Print each line exactly, beginning with the one where "instantes que pareciendo" appears and ending at the last line below.

*** Opening GIVEN INFORMATION ***

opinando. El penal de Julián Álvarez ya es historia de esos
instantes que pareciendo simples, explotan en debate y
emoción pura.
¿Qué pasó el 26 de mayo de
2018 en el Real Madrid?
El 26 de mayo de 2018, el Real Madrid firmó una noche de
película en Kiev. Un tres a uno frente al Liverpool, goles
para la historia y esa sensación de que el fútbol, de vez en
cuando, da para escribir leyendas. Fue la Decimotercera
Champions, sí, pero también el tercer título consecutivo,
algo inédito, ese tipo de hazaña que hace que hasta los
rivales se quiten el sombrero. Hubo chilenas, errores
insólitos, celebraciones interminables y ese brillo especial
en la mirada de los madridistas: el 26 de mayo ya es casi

*** Closing GIVEN INFORMATION ***

• [RESPONSE]:
instantes que pareciendo simples, explotan en debate y
emoción pura.
¿Qué pasó el 26 de mayo de
2018 en el Real Madrid?
El 26 de mayo de 2018, el Real Madrid firmó una noche de
película en Kiev. Un tres a uno frente al Liverpool, goles
para la historia y esa sensación de que el fútbol, de vez en
cuando, da para escribir leyendas. Fue la Decimotercera
Champions, sí, pero también el tercer título consecutivo,
algo inédito, ese tipo de hazaña que hace que hasta los
rivales se quiten el sombrero. Hubo chilenas, errores
insólitos, celebraciones interminables y ese brillo especial
en la mirada de los madridistas: el 26 de mayo ya es casi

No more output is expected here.